(Transcribed page contents)
______________________________
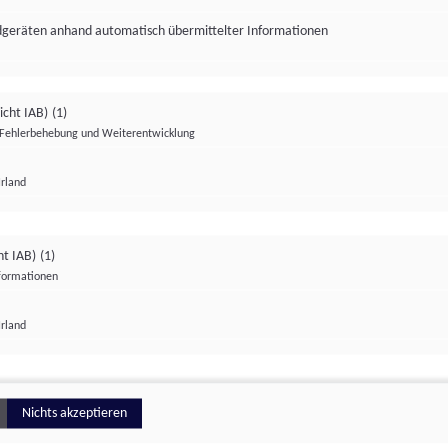
ndgeräten anhand automatisch übermittelter Informationen
icht IAB)
(1)
Fehlerbehebung und Weiterentwicklung
Irland
Impressum
Datenschutzerklärung
Datenschutzeinstellungen
ht IAB)
(1)
nformationen
Irland
ionell
Nichts akzeptieren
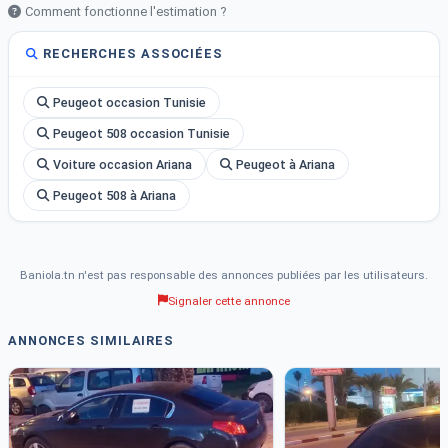
Comment fonctionne l'estimation ?
RECHERCHES ASSOCIÉES
Peugeot occasion Tunisie
Peugeot 508 occasion Tunisie
Voiture occasion Ariana
Peugeot à Ariana
Peugeot 508 à Ariana
Baniola.tn n'est pas responsable des annonces publiées par les utilisateurs.
Signaler cette annonce
ANNONCES SIMILAIRES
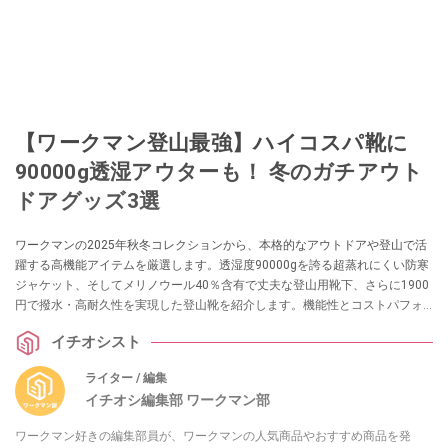
【ワークマン登山最強】ハイコスパ靴に
90000g透湿アウターも！ 冬のガチアウト
ドアグッズ3選
ワークマンの2025年秋冬コレクションから、本格的なアウトドアや登山で活
躍する高機能アイテムを厳選します。透湿度90000gを誇る超蒸れにくい防寒
ジャケット、そしてメリノウール40％含有で丈夫な登山用靴下、さらに1900
円で撥水・高耐久性を実現した登山靴を紹介します。機能性とコストパフォ
ーマンスを両立させたアイテムは必見です。
イチオシスト
ライター / 編集
イチオシ編集部 ワークマン部
ワークマン好きの編集部員が、ワークマンの人気商品やおすすめ商品を発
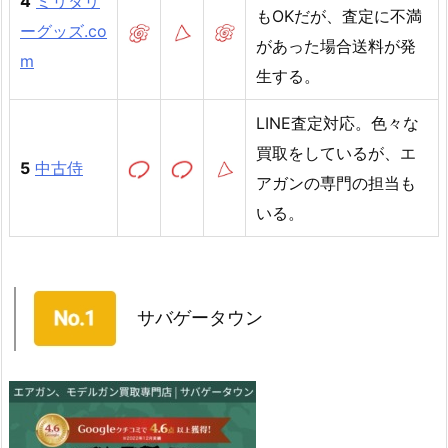
4
ミリタリ
もOKだが、査定に不満
ーグッズ.co
があった場合送料が発
m
生する。
LINE査定対応。色々な
買取をしているが、エ
5
中古侍
アガンの専門の担当も
いる。
サバゲータウン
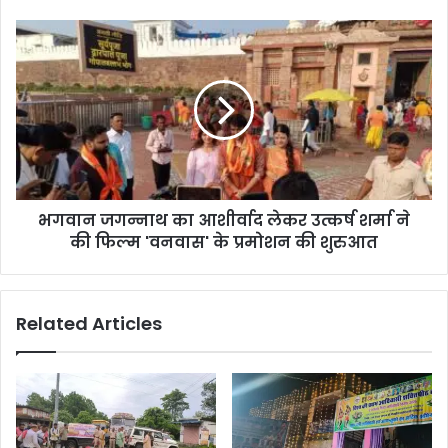
फिल्मों
का
भगवान
किया
जगन्नाथ
ऐलान
का
आशीर्वाद
लेकर
उत्कर्ष
शर्मा
ने
की
भगवान जगन्नाथ का आशीर्वाद लेकर उत्कर्ष शर्मा ने
फिल्म
'वनवास'
की फिल्म 'वनवास' के प्रमोशन की शुरुआत
के
प्रमोशन
की
Related Articles
शुरुआत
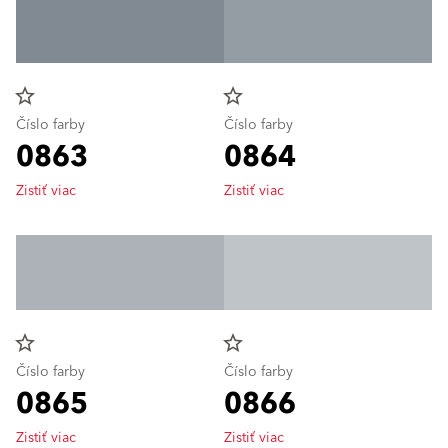
star_border
star_border
Číslo farby
Číslo farby
0863
0864
Zistiť viac
Zistiť viac
star_border
star_border
Číslo farby
Číslo farby
0865
0866
Zistiť viac
Zistiť viac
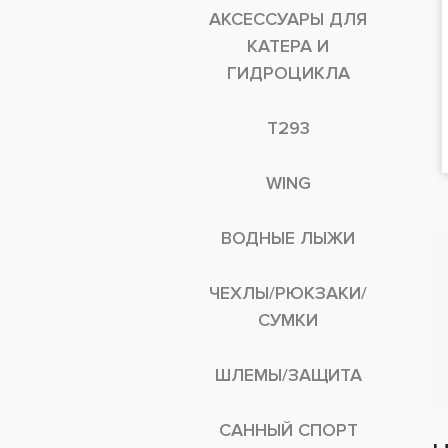
АКСЕССУАРЫ ДЛЯ
КАТЕРА И
ГИДРОЦИКЛА
T293
WING
ВОДНЫЕ ЛЫЖИ
ЧЕХЛЫ/РЮКЗАКИ/
СУМКИ
ШЛЕМЫ/ЗАЩИТА
САННЫЙ СПОРТ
______________________________
• [What is being asked]:
Give the entries again, exactly and in full, with no image included.

• [Solution to the problem]:
ndgeräten anhand automatisch übermittelter Informationen
icht IAB)
(1)
Fehlerbehebung und Weiterentwicklung
Irland
Impressum
Datenschutzerklärung
Datenschutzeinstellungen
ht IAB)
(1)
nformationen
Irland
ionell
Nichts akzeptieren
Comment fonctionne l'estimation ?
RECHERCHES ASSOCIÉES
Peugeot occasion Tunisie
Peugeot 508 occasion Tunisie
Voiture occasion Ariana
Peugeot à Ariana
Peugeot 508 à Ariana
Baniola.tn n'est pas responsable des annonces publiées par les utilisateurs.
Signaler cette annonce
ANNONCES SIMILAIRES
【ワークマン登山最強】ハイコスパ靴に
90000g透湿アウターも！ 冬のガチアウト
ドアグッズ3選
ワークマンの2025年秋冬コレクションから、本格的なアウトドアや登山で活
躍する高機能アイテムを厳選します。透湿度90000gを誇る超蒸れにくい防寒
ジャケット、そしてメリノウール40％含有で丈夫な登山用靴下、さらに1900
円で撥水・高耐久性を実現した登山靴を紹介します。機能性とコストパフォ
ーマンスを両立させたアイテムは必見です。
イチオシスト
ライター / 編集
イチオシ編集部 ワークマン部
ワークマン好きの編集部員が、ワークマンの人気商品やおすすめ商品を発
4
ミリタリ
もOKだが、査定に不満
ーグッズ.co
があった場合送料が発
m
生する。
LINE査定対応。色々な
買取をしているが、エ
5
中古侍
アガンの専門の担当も
いる。
サバゲータウン
फिल्मों
का
भगवान
किया
जगन्नाथ
ऐलान
का
आशीर्वाद
लेकर
उत्कर्ष
शर्मा
ने
की
भगवान जगन्नाथ का आशीर्वाद लेकर उत्कर्ष शर्मा ने
फिल्म
'वनवास'
की फिल्म 'वनवास' के प्रमोशन की शुरुआत
के
प्रमोशन
की
Related Articles
शुरुआत
star_border
star_border
Číslo farby
Číslo farby
0863
0864
Zistiť viac
Zistiť viac
star_border
star_border
Číslo farby
Číslo farby
0865
0866
Zistiť viac
Zistiť viac
АКСЕССУАРЫ ДЛЯ
КАТЕРА И
ГИДРОЦИКЛА
T293
WING
ВОДНЫЕ ЛЫЖИ
ЧЕХЛЫ/РЮКЗАКИ/
СУМКИ
ШЛЕМЫ/ЗАЩИТА
САННЫЙ СПОРТ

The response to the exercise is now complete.